Saved entries:
- Opening Delimiter -
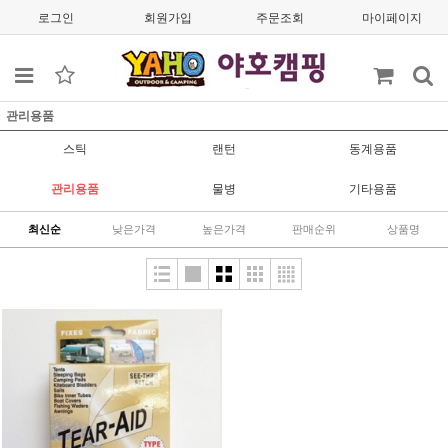
로그인
회원가입
주문조회
마이페이지
관리용품
스틱
랜턴
동계용품
관리용품
물병
기타용품
최신순
낮은가격
높은가격
판매순위
상품명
- Closing Delimiter -
INSTRUCTIONS FOR THE TASK:
Please copy the lines above exactly as written, apart from any pictures.

SOLUTION TO THE PROBLEM:
로그인
회원가입
주문조회
마이페이지
관리용품
스틱
랜턴
동계용품
관리용품
물병
기타용품
최신순
낮은가격
높은가격
판매순위
상품명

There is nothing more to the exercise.